═════ Data for this exercise ═════

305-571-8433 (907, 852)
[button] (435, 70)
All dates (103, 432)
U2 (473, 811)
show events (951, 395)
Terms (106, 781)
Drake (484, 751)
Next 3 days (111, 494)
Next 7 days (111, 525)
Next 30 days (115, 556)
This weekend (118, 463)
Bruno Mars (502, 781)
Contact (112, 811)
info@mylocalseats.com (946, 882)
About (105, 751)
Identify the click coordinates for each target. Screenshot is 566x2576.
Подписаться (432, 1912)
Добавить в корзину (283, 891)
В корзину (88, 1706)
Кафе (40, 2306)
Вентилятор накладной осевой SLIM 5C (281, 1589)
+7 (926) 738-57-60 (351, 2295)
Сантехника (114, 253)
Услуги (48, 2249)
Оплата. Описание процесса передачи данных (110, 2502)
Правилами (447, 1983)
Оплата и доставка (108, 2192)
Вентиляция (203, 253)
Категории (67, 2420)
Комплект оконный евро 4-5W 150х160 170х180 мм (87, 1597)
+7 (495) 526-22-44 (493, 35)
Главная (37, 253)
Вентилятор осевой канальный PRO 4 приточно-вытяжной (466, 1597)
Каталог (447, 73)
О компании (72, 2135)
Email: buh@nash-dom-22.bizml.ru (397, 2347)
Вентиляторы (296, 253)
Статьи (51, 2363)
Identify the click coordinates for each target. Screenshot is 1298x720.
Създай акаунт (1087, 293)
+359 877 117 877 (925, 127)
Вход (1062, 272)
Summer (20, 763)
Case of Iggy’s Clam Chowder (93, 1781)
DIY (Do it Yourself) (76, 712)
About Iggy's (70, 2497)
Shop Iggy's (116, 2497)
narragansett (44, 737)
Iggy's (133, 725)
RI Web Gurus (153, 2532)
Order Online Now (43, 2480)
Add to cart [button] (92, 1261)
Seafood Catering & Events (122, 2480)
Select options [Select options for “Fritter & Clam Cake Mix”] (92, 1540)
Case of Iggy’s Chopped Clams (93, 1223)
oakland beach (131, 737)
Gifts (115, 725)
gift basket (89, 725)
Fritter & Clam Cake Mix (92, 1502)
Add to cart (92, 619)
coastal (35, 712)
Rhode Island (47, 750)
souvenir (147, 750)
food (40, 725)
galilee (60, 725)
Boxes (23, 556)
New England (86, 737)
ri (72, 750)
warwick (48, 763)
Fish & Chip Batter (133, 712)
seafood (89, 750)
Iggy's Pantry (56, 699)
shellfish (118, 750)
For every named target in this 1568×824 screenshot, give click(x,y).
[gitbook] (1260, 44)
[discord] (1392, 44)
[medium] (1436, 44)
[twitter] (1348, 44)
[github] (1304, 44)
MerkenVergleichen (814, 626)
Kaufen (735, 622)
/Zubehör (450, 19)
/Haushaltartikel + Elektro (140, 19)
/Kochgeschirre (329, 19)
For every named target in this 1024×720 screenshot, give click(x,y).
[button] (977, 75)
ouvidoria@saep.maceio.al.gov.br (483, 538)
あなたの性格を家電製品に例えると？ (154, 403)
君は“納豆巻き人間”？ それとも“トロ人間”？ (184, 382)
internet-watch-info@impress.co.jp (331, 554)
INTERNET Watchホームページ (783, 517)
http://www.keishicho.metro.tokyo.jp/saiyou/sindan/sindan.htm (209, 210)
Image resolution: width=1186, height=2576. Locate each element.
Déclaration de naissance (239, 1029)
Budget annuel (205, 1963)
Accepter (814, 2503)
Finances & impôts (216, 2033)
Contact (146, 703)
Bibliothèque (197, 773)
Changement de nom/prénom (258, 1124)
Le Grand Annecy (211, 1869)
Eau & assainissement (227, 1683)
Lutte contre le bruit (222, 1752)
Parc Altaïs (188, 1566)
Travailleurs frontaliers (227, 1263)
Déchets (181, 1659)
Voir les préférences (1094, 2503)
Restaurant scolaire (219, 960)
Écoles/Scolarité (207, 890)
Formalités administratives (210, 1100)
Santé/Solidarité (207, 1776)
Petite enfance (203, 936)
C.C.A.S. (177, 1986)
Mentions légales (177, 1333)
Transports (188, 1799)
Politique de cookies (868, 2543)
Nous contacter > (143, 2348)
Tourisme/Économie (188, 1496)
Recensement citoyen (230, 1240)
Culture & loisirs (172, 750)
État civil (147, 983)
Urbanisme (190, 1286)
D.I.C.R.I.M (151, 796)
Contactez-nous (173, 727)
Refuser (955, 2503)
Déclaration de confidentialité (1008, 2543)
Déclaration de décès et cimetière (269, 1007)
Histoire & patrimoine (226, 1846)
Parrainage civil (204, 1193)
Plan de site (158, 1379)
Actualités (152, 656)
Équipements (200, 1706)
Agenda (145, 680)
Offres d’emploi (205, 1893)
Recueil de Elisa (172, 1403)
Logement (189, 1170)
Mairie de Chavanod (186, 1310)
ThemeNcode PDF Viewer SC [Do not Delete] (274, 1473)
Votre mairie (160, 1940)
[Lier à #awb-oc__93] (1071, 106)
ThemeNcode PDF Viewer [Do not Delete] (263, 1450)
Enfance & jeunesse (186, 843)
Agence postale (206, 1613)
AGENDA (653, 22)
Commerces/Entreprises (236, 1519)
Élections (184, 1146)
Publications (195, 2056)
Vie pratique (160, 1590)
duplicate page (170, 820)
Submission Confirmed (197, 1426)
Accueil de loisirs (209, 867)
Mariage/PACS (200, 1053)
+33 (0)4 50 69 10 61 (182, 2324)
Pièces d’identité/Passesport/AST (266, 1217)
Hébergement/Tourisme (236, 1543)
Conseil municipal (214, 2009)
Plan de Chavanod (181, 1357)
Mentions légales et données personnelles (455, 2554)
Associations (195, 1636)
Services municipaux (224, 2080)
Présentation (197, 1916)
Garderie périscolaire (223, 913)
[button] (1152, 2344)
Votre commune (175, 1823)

═════

What the task requires>
Begin at the line above that has "Оплата и доставка (108, 2192)" and stop after the line that has "INTERNET Watchホームページ (783, 517)", copying each line exactly and adding nothing else.

Written reply>
Оплата и доставка (108, 2192)
Вентиляция (203, 253)
Категории (67, 2420)
Комплект оконный евро 4-5W 150х160 170х180 мм (87, 1597)
+7 (495) 526-22-44 (493, 35)
Главная (37, 253)
Вентилятор осевой канальный PRO 4 приточно-вытяжной (466, 1597)
Каталог (447, 73)
О компании (72, 2135)
Email: buh@nash-dom-22.bizml.ru (397, 2347)
Вентиляторы (296, 253)
Статьи (51, 2363)
Identify the click coordinates for each target. Screenshot is 1298x720.
Създай акаунт (1087, 293)
+359 877 117 877 (925, 127)
Вход (1062, 272)
Summer (20, 763)
Case of Iggy’s Clam Chowder (93, 1781)
DIY (Do it Yourself) (76, 712)
About Iggy's (70, 2497)
Shop Iggy's (116, 2497)
narragansett (44, 737)
Iggy's (133, 725)
RI Web Gurus (153, 2532)
Order Online Now (43, 2480)
Add to cart [button] (92, 1261)
Seafood Catering & Events (122, 2480)
Select options [Select options for “Fritter & Clam Cake Mix”] (92, 1540)
Case of Iggy’s Chopped Clams (93, 1223)
oakland beach (131, 737)
Gifts (115, 725)
gift basket (89, 725)
Fritter & Clam Cake Mix (92, 1502)
Add to cart (92, 619)
coastal (35, 712)
Rhode Island (47, 750)
souvenir (147, 750)
food (40, 725)
galilee (60, 725)
Boxes (23, 556)
New England (86, 737)
ri (72, 750)
warwick (48, 763)
Fish & Chip Batter (133, 712)
seafood (89, 750)
Iggy's Pantry (56, 699)
shellfish (118, 750)
For every named target in this 1568×824 screenshot, give click(x,y).
[gitbook] (1260, 44)
[discord] (1392, 44)
[medium] (1436, 44)
[twitter] (1348, 44)
[github] (1304, 44)
MerkenVergleichen (814, 626)
Kaufen (735, 622)
/Zubehör (450, 19)
/Haushaltartikel + Elektro (140, 19)
/Kochgeschirre (329, 19)
For every named target in this 1024×720 screenshot, give click(x,y).
[button] (977, 75)
ouvidoria@saep.maceio.al.gov.br (483, 538)
あなたの性格を家電製品に例えると？ (154, 403)
君は“納豆巻き人間”？ それとも“トロ人間”？ (184, 382)
internet-watch-info@impress.co.jp (331, 554)
INTERNET Watchホームページ (783, 517)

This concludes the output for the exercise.